Integrative Cardiac Health Project, Walter Reed Army Medical Center, 6900 Georgia Avenue, Washington, DC 20307-5001, USA.
Military medicine (Impact Factor: 0.77). 11/2012; 177(11):1254-60. DOI: 10.7205/MILMED-D-11-00242
Source: PubMed

ABSTRACT To examine major factors affecting readiness in the Army National Guard (ARNG), 265 soldiers of the Pennsylvania ARNG redeploying in 2010 from Iraq and Afghanistan were evaluated with validated questionnaires during their first unit formation. The questionnaires assessed demographic information, health habits, levels of perceived stress, mood, diet, sleep, and exercise habits, and included a screening question for depression. Our analysis revealed no negative effects of multiple deployments in this cohort of ARNG soldiers. There was no apparent impact on readiness attributable to soldiers' living locations; there did not appear to be an urban-rural divide. There were, however, numerous opportunities to improve health behaviors, including smoking (prevalence of 41%), poor dietary choices and sleep habits, as well as management of stress and mood disorders.
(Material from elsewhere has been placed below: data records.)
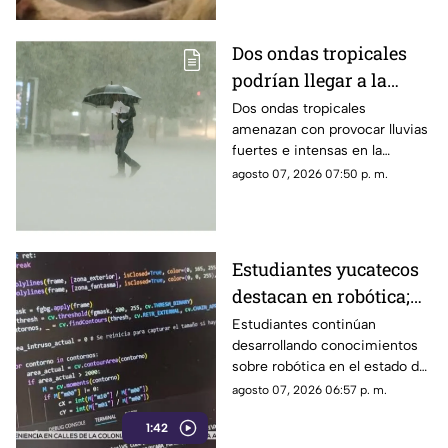
Dos ondas tropicales
podrían llegar a la
Península de Yucatán y
Dos ondas tropicales
amenazan con provocar lluvias
provocar varios días de
fuertes e intensas en la
lluvias; esto se sabe
Península de Yucatán, por lo
agosto 07, 2026 07:50 p. m.
que se piden tomar las debidas
precauciones.
Estudiantes yucatecos
destacan en robótica;
así convierten los
Estudiantes continúan
desarrollando conocimientos
desechos algo útil
sobre robótica en el estado de
(+Video)
Yucatán. Conoce los detalles.
agosto 07, 2026 06:57 p. m.
1:42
A striking prevalence of sleep apnea exists in these ARNG soldiers (40%), approximately double that previously measured in the general U.S. population. Soldiers with high stress, depression, poor sleep quality, and sleep apnea are at increased long-term risk for cardiovascular complications and deserve focused interventions to encourage lifestyle behavior change.